Best algorithm for feature detection in urban environment - OpenCV

I'm using OpenCV library (C++) to extract detectors from 2 images coming from a video stream taker from an aerial camera in order to, afterwards, find the matching points in successive images. i'm wondering which is the best algorithm to find robust detectors of a urban environment??
Ps. Actually I'm using SURF but when the images changes a little (because the camera is translating very slowly) the matchings between these descriptors become very few!
If you want to try different aproaches give a try to RoboRealm , they have a trial version, you just put the algoritms and seems the results, for testing purposes even if you will use OpenCV its ok.

Augmented Reality-PC

I recently saw the virtual mirror concept on you tube, I tried it out and researched about it. It seems that the creators have used augmented reality so that people can see the output on their screens. On researching I found out that we identify a pattern on which a 3D image is superimposed.

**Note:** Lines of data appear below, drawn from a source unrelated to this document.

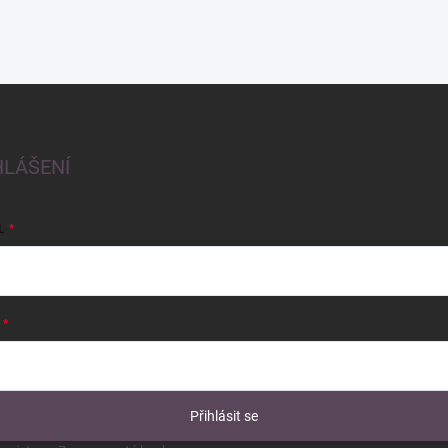
HLÁŠENÍ
L
Přihlásit se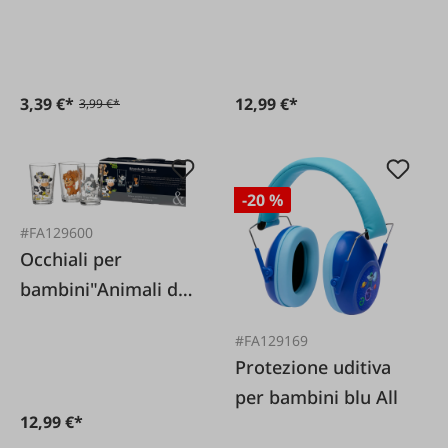
19 cm
3,39 €*
12,99 €*
3,99 €*
-20 %
#FA129600
Occhiali per
bambini"Animali da
fattoria" 0 2 lt 3
#FA129169
pezzi.
Protezione uditiva
per bambini blu All
12,99 €*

Question 1:How are they able to superimpose the jewellery and track the face of the person without identifying any pattern?

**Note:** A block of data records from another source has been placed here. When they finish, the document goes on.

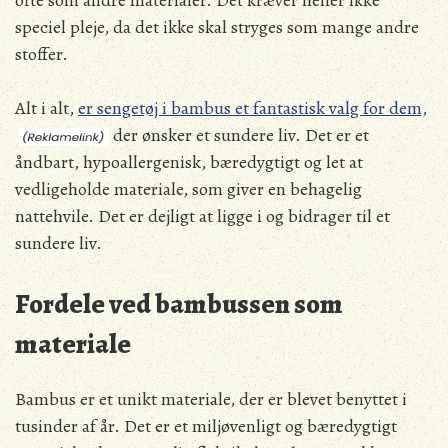
speciel pleje, da det ikke skal stryges som mange andre
stoffer.
Alt i alt,
er sengetøj i bambus et fantastisk valg for dem,
der ønsker et sundere liv. Det er et
åndbart, hypoallergenisk, bæredygtigt og let at
vedligeholde materiale, som giver en behagelig
nattehvile. Det er dejligt at ligge i og bidrager til et
sundere liv.
Fordele ved bambussen som
materiale
Bambus er et unikt materiale, der er blevet benyttet i
tusinder af år. Det er et miljøvenligt og bæredygtigt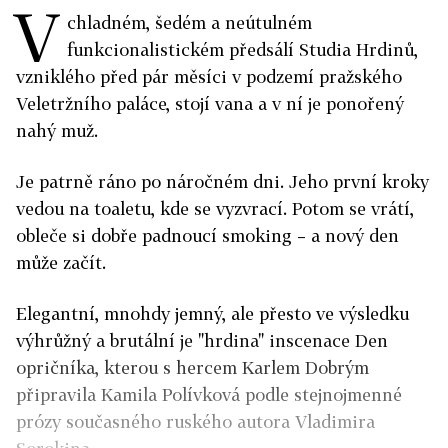
V
chladném, šedém a neútulném
funkcionalistickém předsálí Studia Hrdinů,
vzniklého před pár měsíci v podzemí pražského
Veletržního paláce, stojí vana a v ní je ponořený
nahý muž.
Je patrně ráno po náročném dni. Jeho první kroky
vedou na toaletu, kde se vyzvrací. Potom se vrátí,
obleče si dobře padnoucí smoking – a nový den
může začít.
Elegantní, mnohdy jemný, ale přesto ve výsledku
výhrůžný a brutální je "hrdina" inscenace Den
opričníka, kterou s hercem Karlem Dobrým
připravila Kamila Polívková podle stejnojmenné
prózy současného ruského autora Vladimira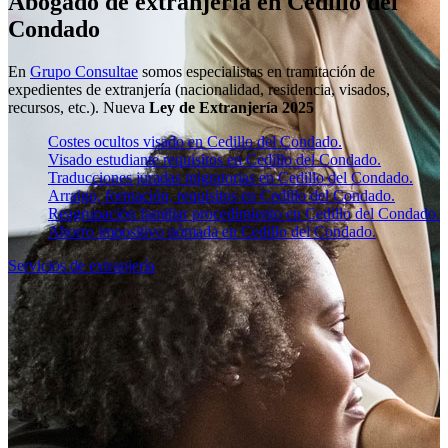
Abogado de extranjería en Cedillo del
Condado
En
Grupo Consultae
somos especialistas en tramitación de
expedientes de extranjería (nacionalidad, residencia, visados,
recursos, etc.). Nueva
Ley de Extranjería 2025
Costes ocultos visado en Cedillo del Condado.
Visado estudiante requisitos en Cedillo del Condado.
Traducciones juradas migratorias en Cedillo del Condado.
Arraigo, formación, requisitos en Cedillo del Condado.
Reagrupación familiar procedimiento en Cedillo del Condado.
Ahorro impositivo nómada en Cedillo del Condado.
Servicios de extranjería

I also tried to check various libraries that I can use to make a program similar to the one they show. Seems to me that a lot of people are using Android phones and iPhones and making apps that use augmented reality.
Question 2:Is there any way that I can use c++ and try to make a program that uses augmented reality?
Oh, and the most important thing, the link to the application is provided below:
http://www.boutiqueaccessories.com.au/virtual-mirror/w1/i1001664/
Do try it out. Its a good experience. :D
I'm not able to actually try the live demo, but the linked video suggests that they either use some simplified pattern recognition (get the person's outline), or they simply track you based on the initial image (with your position/texture being determined by the outline being shown.
Following the video, it's easy to see that there's no real/advanced AR behind this. The images are simply overlayed or hidden (e.g. in case it's missing track of one ear due to you looking to the side) and they're not transformed (no perspective or resizing happening). They definitely seem to track the head (or features like ears, neck, etc.). depending on your background and surroundings that's actually a rather trivial task.
Question 2: Sure! There are lots of premade toolsets out there, but you could as well use some general image processing library such as OpenCV to do the math. Augmented reality usually uses some kind of pattern (e.g. a card or page with a known pattern) to determine the correct position and transformation for the contents to be added to the image. There are also approaches using the device's orientation and perspective changes in camera images to determine depth/position (I really like this demo).